Ayan laid her forearms and shins against the underside of the platform and her suit started to form a bond with the metal. Her heart felt like it was going to break free of her chest, she just wanted to stay right where she was until someone else could come get her, come save her. Her military training was winning, however, even if just barely. “The support rod ends, I'm going to have to use the climbing tech in the suit to get across,” she whispered in a hurried, panicked tone that surprised her when it echoed in her ears. She'd only heard herself sound so frightened once before.

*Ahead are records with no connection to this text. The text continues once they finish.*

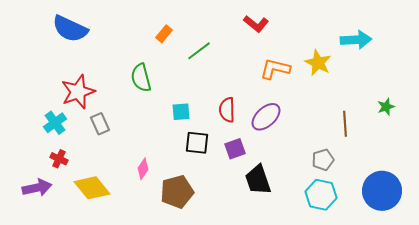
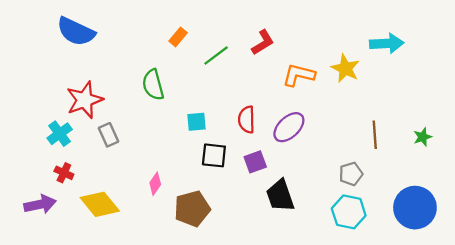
red L-shape: (256, 24) -> (263, 42), moved, turned -70
green star: (386, 107) -> (423, 137), moved

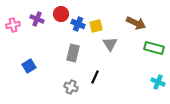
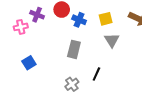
pink cross: (13, 25) -> (21, 27), moved
yellow square: (96, 26) -> (106, 19), moved
gray cross: (71, 87) -> (72, 84), turned 32

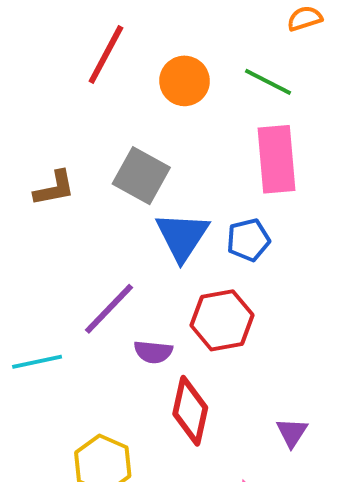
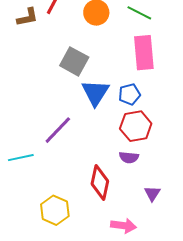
brown L-shape: (54, 188) -> (27, 17), moved
red hexagon: (222, 320) -> (136, 126), moved
purple semicircle: (153, 352) -> (129, 157), moved

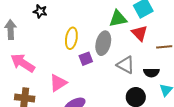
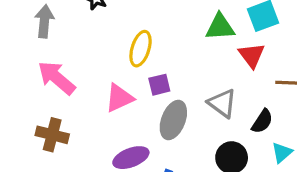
gray ellipse: (103, 43) -> (173, 120), moved
black semicircle: (151, 73) -> (262, 121), turned -63
pink triangle: (58, 83) -> (119, 98), moved

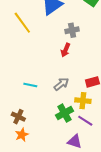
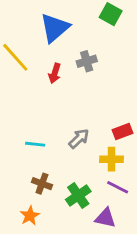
red arrow: (65, 50) -> (55, 73), moved
green cross: (64, 113) -> (78, 195), moved
brown cross: (18, 117) -> (42, 184), moved

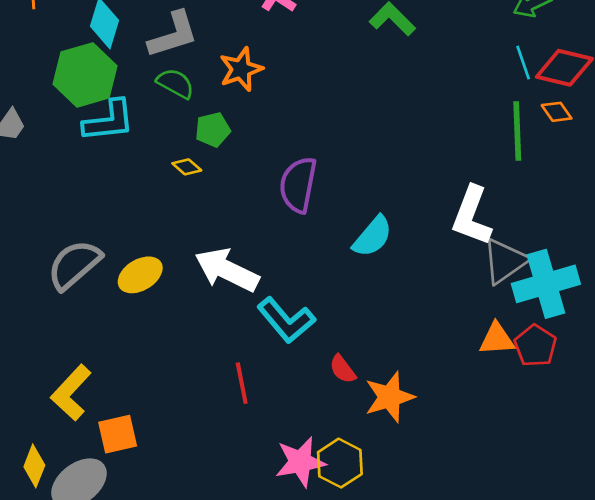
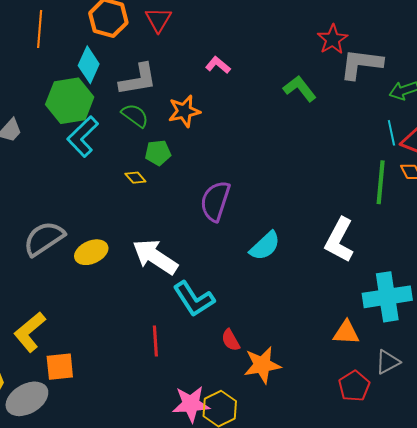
cyan L-shape: (109, 121) -> (83, 137), turned 135
gray triangle: (505, 261) -> (388, 362), moved, size x0.7
red pentagon: (535, 346) -> (354, 386), moved

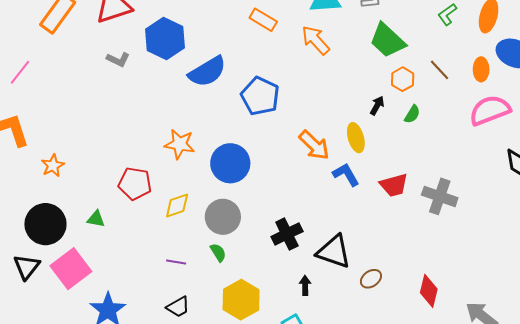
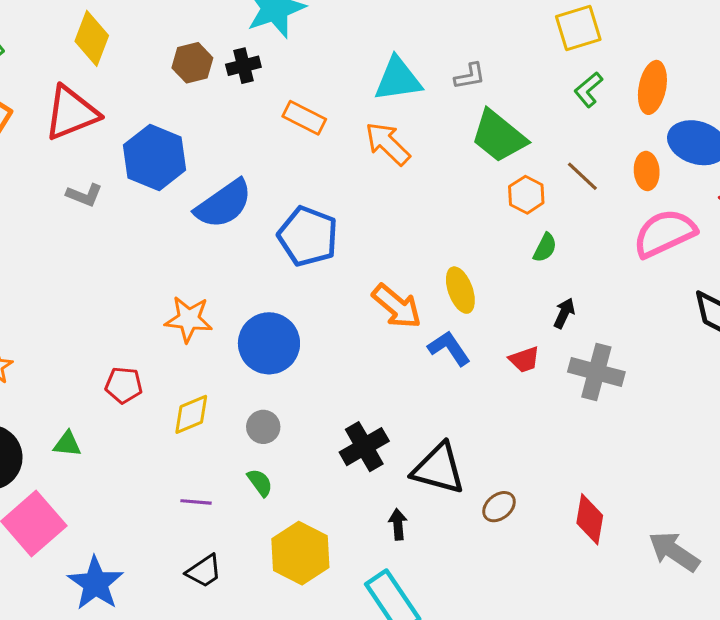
black arrow: (377, 106) -> (564, 313), moved
red pentagon: (135, 184) -> (124, 385), size x0.7
red trapezoid: (394, 185) -> (524, 359), size x0.7
gray circle: (223, 217) -> (263, 427), size x0.6

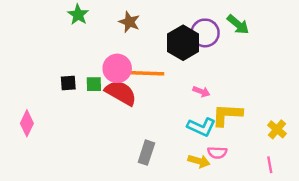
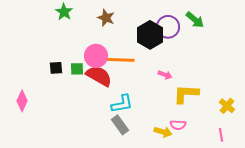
cyan L-shape: (201, 127) -> (122, 104), moved, turned -35
gray rectangle: (146, 153) -> (120, 125), turned -54

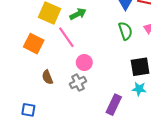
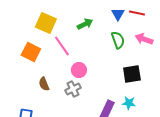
green arrow: (78, 14) -> (85, 24), moved
cyan star: (139, 89) -> (129, 103), moved

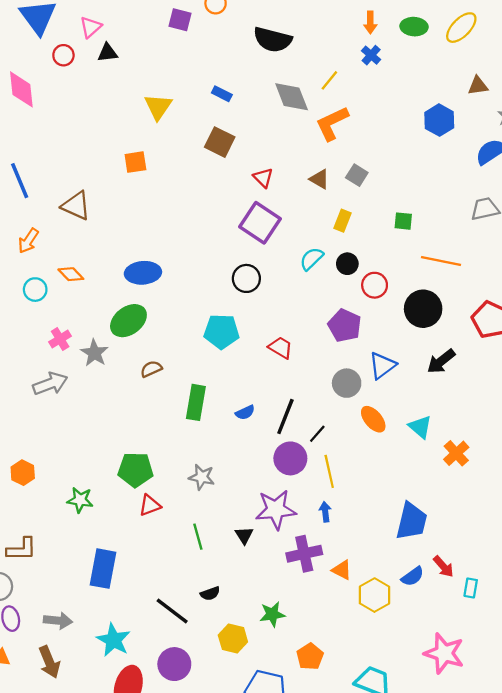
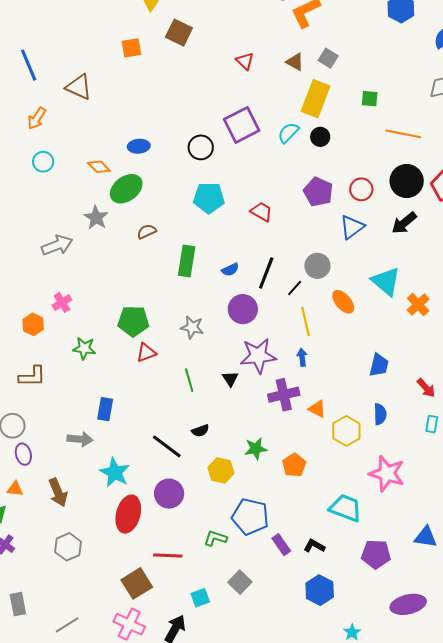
brown square: (220, 142) -> (179, 33), moved
yellow rectangle: (342, 221) -> (316, 99), size x1.8
purple square: (260, 223) -> (242, 125), moved, turned 30
blue ellipse: (143, 273) -> (139, 146), size x0.7
orange diamond: (71, 274) -> (99, 167), moved
black circle: (246, 278) -> (201, 147), moved
red circle: (375, 285) -> (361, 189), moved
black circle: (423, 309) -> (407, 181), moved
pink cross: (60, 339) -> (62, 302), moved
gray circle: (347, 383) -> (317, 266), moved
orange ellipse: (373, 419) -> (343, 302), moved
cyan triangle: (420, 427) -> (386, 281), size x1.4
purple circle: (290, 458) -> (243, 309), moved
blue trapezoid: (412, 521) -> (379, 365), size x0.7
brown L-shape: (22, 549) -> (32, 376), moved
red arrow: (443, 567) -> (426, 388), moved
blue rectangle: (103, 569) -> (105, 409), size x0.7
blue semicircle: (413, 576) -> (380, 414), turned -55
gray arrow: (58, 621) -> (80, 439), moved
pink star: (444, 653) -> (387, 473), moved
orange pentagon: (310, 656) -> (294, 465), moved

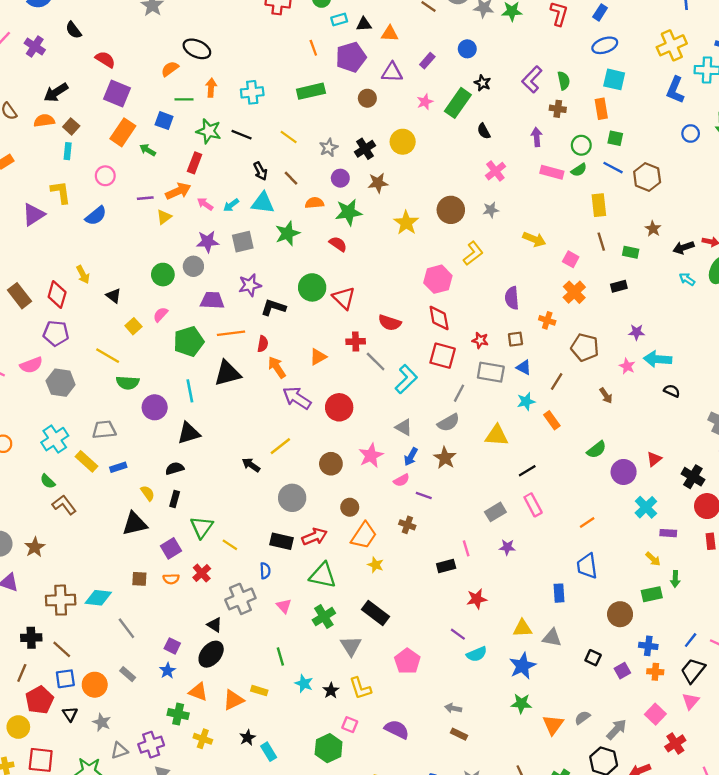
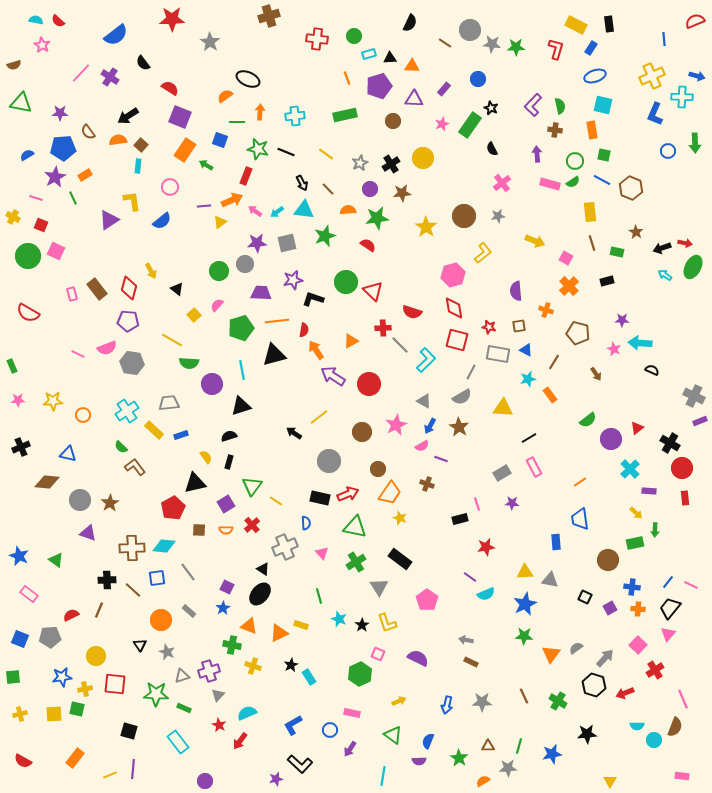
blue square: (65, 679) -> (157, 578), moved
red pentagon: (39, 700) -> (173, 508), moved

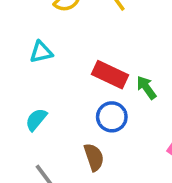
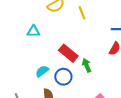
cyan semicircle: (36, 120) -> (42, 71), moved

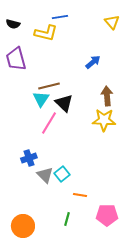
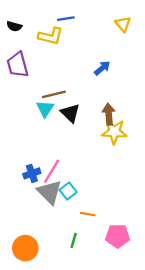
brown arrow: (107, 96) -> (109, 114), moved
pink line: (49, 123) -> (52, 171), moved
gray triangle: (45, 175) -> (49, 192), size x1.4

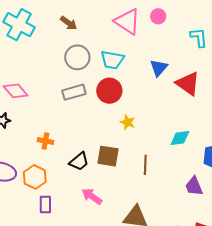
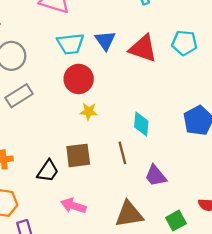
cyan trapezoid: (112, 60) -> (71, 44), moved
red circle: (109, 91) -> (79, 79), moved
cyan diamond: (180, 138) -> (141, 124), moved, turned -60
purple trapezoid: (194, 186) -> (156, 176), moved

It was during her first tour on the Sunspire, before she met Jonas Valent. Her Captain had ordered her and a few of the engineering crew into the reactor core to shield them from a massive electromagnetic burst that killed everyone else on board. The darkness, filled with drifting corpses who had been her friends, and the possibility that their enemies could return to salvage the ship, to kill her and everyone else who had survived was something she'd never forget. They managed to get the ship back to Freeground, but for weeks she couldn't so much as look at an image of that ship, it was enough to send her into tears.